The Mithermages series by master storyteller Orson Scott Card presents a complex and engaging magic system that explains how many of the gods and legends of Norse, Greek and Egyptian mythology among others came to be, and that they are more than myth.

In the first book, The Lost Gate, Danny North discovers he is a gatemage: He can create gates that enable him and others to travel instantly from one location to another, including between the worlds of Earth and Westil with the creation of a Great Gate made of many gates. While learning to use his powers, he enrolls in high school, makes friends and succeeds in making a Great Gate. He also thwarts Loki, the Gate Thief, from stealing his ability to create gates something Loki has been doing to gatemages for centuries for reasons yet to be revealed.

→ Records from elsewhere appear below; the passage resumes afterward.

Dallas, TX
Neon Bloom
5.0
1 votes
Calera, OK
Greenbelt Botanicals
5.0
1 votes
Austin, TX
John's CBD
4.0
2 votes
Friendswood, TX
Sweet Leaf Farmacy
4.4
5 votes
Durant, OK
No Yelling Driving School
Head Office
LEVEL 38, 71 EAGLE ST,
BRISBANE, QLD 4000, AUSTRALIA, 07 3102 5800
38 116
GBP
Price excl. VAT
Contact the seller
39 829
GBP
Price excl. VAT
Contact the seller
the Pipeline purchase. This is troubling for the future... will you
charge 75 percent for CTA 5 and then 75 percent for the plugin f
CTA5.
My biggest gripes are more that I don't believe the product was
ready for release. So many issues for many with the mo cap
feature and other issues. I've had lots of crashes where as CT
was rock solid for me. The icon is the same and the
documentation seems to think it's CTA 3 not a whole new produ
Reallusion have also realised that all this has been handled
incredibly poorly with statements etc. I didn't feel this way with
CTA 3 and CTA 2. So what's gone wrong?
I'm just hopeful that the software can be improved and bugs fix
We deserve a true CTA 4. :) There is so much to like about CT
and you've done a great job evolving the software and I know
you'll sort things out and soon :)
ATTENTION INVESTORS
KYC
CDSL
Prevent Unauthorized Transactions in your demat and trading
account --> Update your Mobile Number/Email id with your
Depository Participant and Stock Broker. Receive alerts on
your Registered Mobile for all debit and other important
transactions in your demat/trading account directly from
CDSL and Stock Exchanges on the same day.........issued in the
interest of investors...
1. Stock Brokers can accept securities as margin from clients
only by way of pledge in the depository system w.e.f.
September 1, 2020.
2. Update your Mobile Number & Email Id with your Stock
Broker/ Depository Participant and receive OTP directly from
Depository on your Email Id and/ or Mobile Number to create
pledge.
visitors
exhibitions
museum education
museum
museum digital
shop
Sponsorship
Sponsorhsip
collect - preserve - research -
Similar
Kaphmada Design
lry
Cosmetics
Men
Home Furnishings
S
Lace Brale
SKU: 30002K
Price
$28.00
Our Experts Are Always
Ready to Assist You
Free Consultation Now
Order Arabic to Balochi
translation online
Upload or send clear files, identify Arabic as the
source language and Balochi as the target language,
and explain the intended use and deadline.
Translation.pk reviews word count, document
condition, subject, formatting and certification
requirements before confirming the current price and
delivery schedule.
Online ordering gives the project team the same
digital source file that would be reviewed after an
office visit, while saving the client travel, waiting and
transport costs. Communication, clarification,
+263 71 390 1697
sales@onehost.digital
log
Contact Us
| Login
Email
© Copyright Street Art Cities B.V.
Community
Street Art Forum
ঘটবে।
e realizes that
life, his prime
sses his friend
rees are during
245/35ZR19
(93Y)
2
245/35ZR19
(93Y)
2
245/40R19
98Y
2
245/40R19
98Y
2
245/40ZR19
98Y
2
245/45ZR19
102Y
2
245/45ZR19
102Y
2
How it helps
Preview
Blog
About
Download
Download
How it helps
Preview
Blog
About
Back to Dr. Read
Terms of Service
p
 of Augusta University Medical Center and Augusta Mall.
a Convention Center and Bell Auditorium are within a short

Danny is challenged with maintaining peace between the families of Mithermages in "The Gate Thief" as they race to find a way through a Great Gate to amplify their powers. At the same time, he has to deal with pressure from his school friends who want to use his abilities for their benefit. All the while, he's finding how little he understands about his powers and working to learn as quickly as he can before the danger Loki, who is caught up in his own quest for revenge on Westil, was trying to prevent is realized.

But Danny fails, and now he's in trouble or rather, trouble is in him. At the conclusion of The Gate Thief, Danny becomes possessed by Set, the Belgod aka Satan and now its up to him and those who love him to find a way to free him and vanquish Set without putting either Earth or Westil in peril.

With such a setup, the series seemed poised for what could only be an exciting and explosive conclusion in "Gatefather." After all, many of the mages have had their powers amplified by passage through a Great Gate, the families are at odds and the stakes are higher than ever before.

Instead, however, Card chose to have the story meander down the metaphysical route. Fans of Card's work will find things feeling a bit familiar; many elements of "Gatefather" are reminiscent of "Xenocide" and "Children of the Mind," with a focus on the nature and abilities of the soul with prets here taking the place of aiuas and with many conflicts being solved through diplomacy or avoided altogether, which may be ideal in the real world but is a little anticlimactic in a fantasy series. Some elements seem to carry influence from beliefs held by The Church of Jesus Christ of Latter-day Saints, of which Card is a member.

The different flavor of excitement could be a good fit for some readers, but it's hard to imagine anyone not being frustrated by the dialogue between many of Danny's teenage friends, which feels extremely forced and unnatural to the point where it's annoying to read, as even the book seems to acknowledge: "And it finally dawned on Danny that maybe high school friendships weren't necessarily a lifetime choice."

"Gatefather" is worth reading for those who have already invested in the Mithermages series and want to see how it ends, but it could be a bit of a letdown with its slower pacing and as several interesting story threads are left far from resolved while others are tied up all too conveniently.

Readers of this final chapter will be completely lost on what's happening unless they've read the previous books in the series. Because of some profanity, violence, sexual content and mature themes, the book is better suited for older teens or adults.